** Source information follows **

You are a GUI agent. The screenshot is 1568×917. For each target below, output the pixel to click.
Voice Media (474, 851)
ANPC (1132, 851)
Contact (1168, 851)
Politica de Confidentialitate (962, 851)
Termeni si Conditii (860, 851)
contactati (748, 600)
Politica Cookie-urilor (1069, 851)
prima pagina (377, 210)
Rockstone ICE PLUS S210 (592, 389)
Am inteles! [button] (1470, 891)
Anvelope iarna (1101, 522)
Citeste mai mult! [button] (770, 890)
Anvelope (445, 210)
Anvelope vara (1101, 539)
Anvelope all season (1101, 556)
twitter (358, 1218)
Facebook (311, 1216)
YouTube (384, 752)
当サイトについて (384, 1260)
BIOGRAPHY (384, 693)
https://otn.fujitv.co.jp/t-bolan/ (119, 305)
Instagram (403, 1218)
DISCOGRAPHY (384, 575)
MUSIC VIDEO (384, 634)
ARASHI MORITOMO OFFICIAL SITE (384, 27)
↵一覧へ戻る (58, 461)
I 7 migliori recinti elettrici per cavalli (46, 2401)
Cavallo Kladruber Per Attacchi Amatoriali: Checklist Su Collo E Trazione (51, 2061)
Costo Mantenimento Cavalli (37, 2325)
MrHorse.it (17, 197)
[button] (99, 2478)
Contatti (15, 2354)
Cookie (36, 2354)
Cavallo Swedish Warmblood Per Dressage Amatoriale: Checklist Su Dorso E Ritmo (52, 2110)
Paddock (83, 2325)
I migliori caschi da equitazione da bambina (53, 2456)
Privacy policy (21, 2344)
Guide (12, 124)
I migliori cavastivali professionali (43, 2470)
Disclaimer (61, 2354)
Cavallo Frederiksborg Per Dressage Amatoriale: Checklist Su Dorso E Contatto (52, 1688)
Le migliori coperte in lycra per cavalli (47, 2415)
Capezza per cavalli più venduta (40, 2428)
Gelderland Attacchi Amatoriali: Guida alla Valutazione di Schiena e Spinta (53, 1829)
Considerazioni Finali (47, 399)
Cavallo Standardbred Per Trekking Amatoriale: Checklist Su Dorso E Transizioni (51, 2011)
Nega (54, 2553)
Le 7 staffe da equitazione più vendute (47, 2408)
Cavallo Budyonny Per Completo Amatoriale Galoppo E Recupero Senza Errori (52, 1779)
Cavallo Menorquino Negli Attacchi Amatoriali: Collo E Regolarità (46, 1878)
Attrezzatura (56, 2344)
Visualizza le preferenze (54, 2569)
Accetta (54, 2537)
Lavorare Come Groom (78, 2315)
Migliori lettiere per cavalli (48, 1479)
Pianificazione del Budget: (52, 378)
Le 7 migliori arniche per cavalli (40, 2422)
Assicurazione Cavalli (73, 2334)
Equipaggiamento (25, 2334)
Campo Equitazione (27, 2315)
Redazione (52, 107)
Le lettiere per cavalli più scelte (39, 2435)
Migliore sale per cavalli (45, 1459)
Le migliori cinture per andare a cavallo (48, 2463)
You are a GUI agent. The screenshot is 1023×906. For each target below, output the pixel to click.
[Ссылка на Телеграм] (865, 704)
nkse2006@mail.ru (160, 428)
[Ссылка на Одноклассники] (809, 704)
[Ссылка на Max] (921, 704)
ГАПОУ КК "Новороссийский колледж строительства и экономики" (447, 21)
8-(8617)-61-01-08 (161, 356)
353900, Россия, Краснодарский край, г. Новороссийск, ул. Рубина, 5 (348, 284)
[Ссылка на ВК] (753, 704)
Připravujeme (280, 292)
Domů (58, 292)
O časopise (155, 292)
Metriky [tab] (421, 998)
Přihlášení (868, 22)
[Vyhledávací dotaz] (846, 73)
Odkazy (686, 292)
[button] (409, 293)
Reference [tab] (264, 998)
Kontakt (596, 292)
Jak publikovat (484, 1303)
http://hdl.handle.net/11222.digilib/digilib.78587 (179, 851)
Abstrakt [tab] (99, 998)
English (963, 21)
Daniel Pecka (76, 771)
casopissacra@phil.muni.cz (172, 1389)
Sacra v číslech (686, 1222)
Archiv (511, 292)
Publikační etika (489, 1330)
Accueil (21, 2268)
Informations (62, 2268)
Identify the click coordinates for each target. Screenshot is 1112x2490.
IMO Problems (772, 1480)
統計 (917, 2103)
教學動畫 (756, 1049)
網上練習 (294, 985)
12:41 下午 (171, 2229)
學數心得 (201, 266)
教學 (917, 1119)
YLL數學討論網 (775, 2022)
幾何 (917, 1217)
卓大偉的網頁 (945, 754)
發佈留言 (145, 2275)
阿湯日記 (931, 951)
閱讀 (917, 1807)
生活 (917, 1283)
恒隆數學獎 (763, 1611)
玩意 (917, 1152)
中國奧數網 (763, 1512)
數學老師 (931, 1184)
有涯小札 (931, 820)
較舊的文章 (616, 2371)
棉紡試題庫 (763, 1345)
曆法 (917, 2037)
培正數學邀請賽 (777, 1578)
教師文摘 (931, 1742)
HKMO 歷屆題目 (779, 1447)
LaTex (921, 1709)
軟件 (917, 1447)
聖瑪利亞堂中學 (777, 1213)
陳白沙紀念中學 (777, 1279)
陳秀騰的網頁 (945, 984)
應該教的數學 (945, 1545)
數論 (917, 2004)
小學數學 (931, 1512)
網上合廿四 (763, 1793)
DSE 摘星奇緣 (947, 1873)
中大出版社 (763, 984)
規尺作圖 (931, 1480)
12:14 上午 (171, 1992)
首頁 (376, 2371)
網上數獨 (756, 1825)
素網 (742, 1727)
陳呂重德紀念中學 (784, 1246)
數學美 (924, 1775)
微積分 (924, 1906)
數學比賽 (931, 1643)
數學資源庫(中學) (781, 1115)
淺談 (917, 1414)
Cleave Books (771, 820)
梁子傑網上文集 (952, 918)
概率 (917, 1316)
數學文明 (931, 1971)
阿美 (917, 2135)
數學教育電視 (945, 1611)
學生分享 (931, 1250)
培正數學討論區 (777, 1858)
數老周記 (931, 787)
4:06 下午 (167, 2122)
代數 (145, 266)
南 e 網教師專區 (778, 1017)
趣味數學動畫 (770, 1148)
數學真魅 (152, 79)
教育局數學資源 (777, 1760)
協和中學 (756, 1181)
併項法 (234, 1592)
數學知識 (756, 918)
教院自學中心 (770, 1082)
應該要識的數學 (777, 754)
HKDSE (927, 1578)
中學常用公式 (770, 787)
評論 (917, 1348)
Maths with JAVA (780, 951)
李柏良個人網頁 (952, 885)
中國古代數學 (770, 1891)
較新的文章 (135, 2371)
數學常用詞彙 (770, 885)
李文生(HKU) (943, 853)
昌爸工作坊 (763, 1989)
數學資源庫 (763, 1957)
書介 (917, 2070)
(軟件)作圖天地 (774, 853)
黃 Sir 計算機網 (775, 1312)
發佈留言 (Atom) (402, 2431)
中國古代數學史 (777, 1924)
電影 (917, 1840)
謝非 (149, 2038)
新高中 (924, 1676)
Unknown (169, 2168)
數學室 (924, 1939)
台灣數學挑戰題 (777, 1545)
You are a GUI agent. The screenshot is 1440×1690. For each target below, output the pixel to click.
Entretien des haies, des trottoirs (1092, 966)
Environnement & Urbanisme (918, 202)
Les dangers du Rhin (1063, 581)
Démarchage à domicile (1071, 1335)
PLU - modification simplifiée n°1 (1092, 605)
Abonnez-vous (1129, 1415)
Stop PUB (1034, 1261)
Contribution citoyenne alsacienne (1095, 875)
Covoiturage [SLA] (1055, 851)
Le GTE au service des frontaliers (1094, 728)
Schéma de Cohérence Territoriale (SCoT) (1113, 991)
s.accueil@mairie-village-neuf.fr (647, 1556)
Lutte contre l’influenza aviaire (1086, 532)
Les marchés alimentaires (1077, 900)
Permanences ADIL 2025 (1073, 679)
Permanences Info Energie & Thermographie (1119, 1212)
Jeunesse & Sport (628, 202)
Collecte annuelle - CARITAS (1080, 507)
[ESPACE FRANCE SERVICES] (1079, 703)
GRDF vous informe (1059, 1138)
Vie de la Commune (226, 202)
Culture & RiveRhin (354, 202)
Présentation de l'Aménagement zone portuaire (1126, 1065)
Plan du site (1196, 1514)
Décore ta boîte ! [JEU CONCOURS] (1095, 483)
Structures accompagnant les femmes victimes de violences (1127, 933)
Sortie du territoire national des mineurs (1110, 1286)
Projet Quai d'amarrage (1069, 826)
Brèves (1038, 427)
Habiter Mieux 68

** End of Source information **

Beginning at the top of the records above, transcribe each line exactly up to and including the line that holds "Visualizza le preferenze (54, 2569)".

You are a GUI agent. The screenshot is 1568×917. For each target below, output the pixel to click.
Voice Media (474, 851)
ANPC (1132, 851)
Contact (1168, 851)
Politica de Confidentialitate (962, 851)
Termeni si Conditii (860, 851)
contactati (748, 600)
Politica Cookie-urilor (1069, 851)
prima pagina (377, 210)
Rockstone ICE PLUS S210 (592, 389)
Am inteles! [button] (1470, 891)
Anvelope iarna (1101, 522)
Citeste mai mult! [button] (770, 890)
Anvelope (445, 210)
Anvelope vara (1101, 539)
Anvelope all season (1101, 556)
twitter (358, 1218)
Facebook (311, 1216)
YouTube (384, 752)
当サイトについて (384, 1260)
BIOGRAPHY (384, 693)
https://otn.fujitv.co.jp/t-bolan/ (119, 305)
Instagram (403, 1218)
DISCOGRAPHY (384, 575)
MUSIC VIDEO (384, 634)
ARASHI MORITOMO OFFICIAL SITE (384, 27)
↵一覧へ戻る (58, 461)
I 7 migliori recinti elettrici per cavalli (46, 2401)
Cavallo Kladruber Per Attacchi Amatoriali: Checklist Su Collo E Trazione (51, 2061)
Costo Mantenimento Cavalli (37, 2325)
MrHorse.it (17, 197)
[button] (99, 2478)
Contatti (15, 2354)
Cookie (36, 2354)
Cavallo Swedish Warmblood Per Dressage Amatoriale: Checklist Su Dorso E Ritmo (52, 2110)
Paddock (83, 2325)
I migliori caschi da equitazione da bambina (53, 2456)
Privacy policy (21, 2344)
Guide (12, 124)
I migliori cavastivali professionali (43, 2470)
Disclaimer (61, 2354)
Cavallo Frederiksborg Per Dressage Amatoriale: Checklist Su Dorso E Contatto (52, 1688)
Le migliori coperte in lycra per cavalli (47, 2415)
Capezza per cavalli più venduta (40, 2428)
Gelderland Attacchi Amatoriali: Guida alla Valutazione di Schiena e Spinta (53, 1829)
Considerazioni Finali (47, 399)
Cavallo Standardbred Per Trekking Amatoriale: Checklist Su Dorso E Transizioni (51, 2011)
Nega (54, 2553)
Le 7 staffe da equitazione più vendute (47, 2408)
Cavallo Budyonny Per Completo Amatoriale Galoppo E Recupero Senza Errori (52, 1779)
Cavallo Menorquino Negli Attacchi Amatoriali: Collo E Regolarità (46, 1878)
Attrezzatura (56, 2344)
Visualizza le preferenze (54, 2569)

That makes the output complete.